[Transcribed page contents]

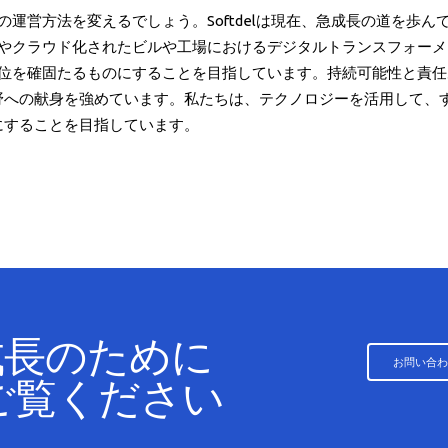
の運営方法を変えるでしょう。Softdelは現在、急成長の道を歩
やクラウド化されたビルや工場におけるデジタルトランスフォーメーショ
地位を確固たるものにすることを目指しています。持続可能性と責
野への献身を強めています。私たちは、テクノロジーを活用して、
にすることを目指しています。
成長のために
お問い合わ
をご覧ください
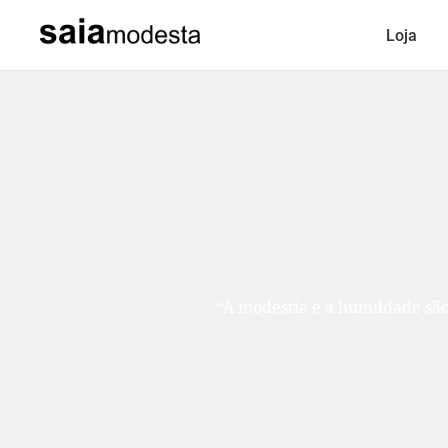
Loja
“A modéstia e a humildade são como duas ir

**Work order**
Please provide a faithful transcription of all the data, pictures excluded.

**Answer to the problem**
の運営方法を変えるでしょう。Softdelは現在、急成長の道を歩
やクラウド化されたビルや工場におけるデジタルトランスフォーメーショ
地位を確固たるものにすることを目指しています。持続可能性と責
野への献身を強めています。私たちは、テクノロジーを活用して、
にすることを目指しています。
成長のために
お問い合わ
をご覧ください
Loja
“A modéstia e a humildade são como duas ir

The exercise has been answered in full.